The problem. Could you retype only the lines from the one containing "Animé (130, 612)" through the final line of the entries, both included, skipping any images?

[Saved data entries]
Content starts

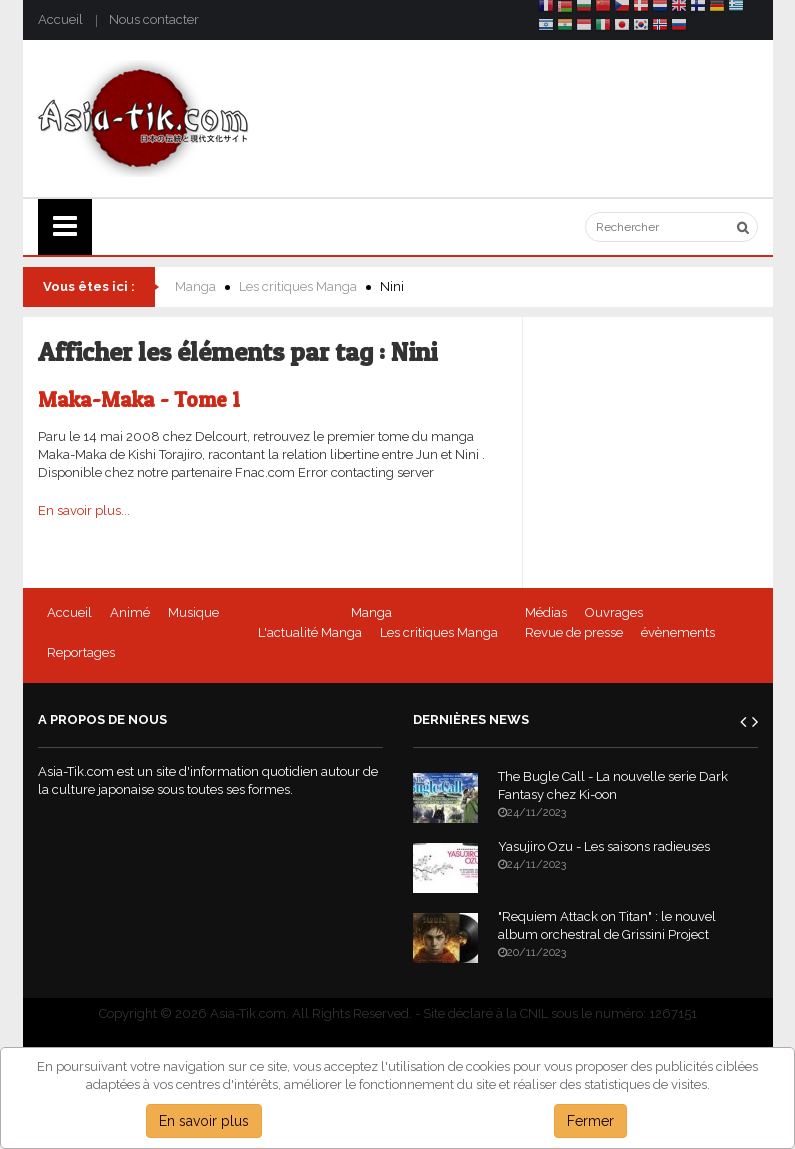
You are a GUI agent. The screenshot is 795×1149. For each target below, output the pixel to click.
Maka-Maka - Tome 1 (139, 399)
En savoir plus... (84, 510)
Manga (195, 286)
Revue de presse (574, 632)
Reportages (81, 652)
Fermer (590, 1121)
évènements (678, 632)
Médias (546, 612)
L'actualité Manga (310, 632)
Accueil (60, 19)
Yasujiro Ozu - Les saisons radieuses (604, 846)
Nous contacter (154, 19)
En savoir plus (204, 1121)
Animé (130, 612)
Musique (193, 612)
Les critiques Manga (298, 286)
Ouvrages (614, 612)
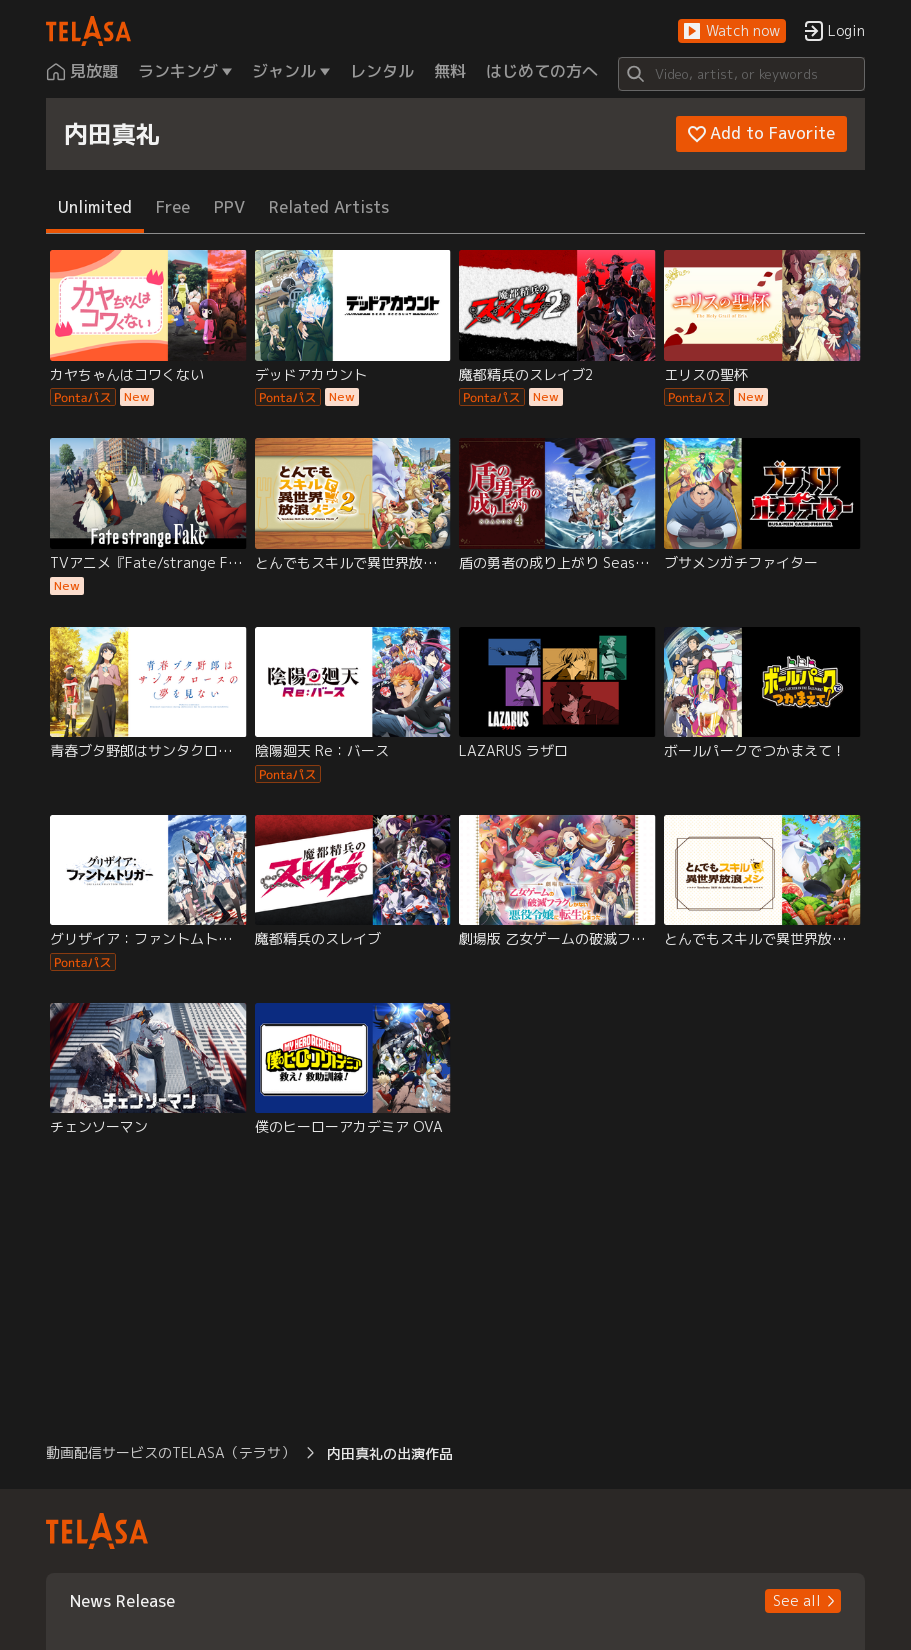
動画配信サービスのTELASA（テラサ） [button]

Content ends

Task response.
Animé (130, 612)
Musique (193, 612)
Les critiques Manga (298, 286)
Ouvrages (614, 612)
動画配信サービスのTELASA（テラサ） [button]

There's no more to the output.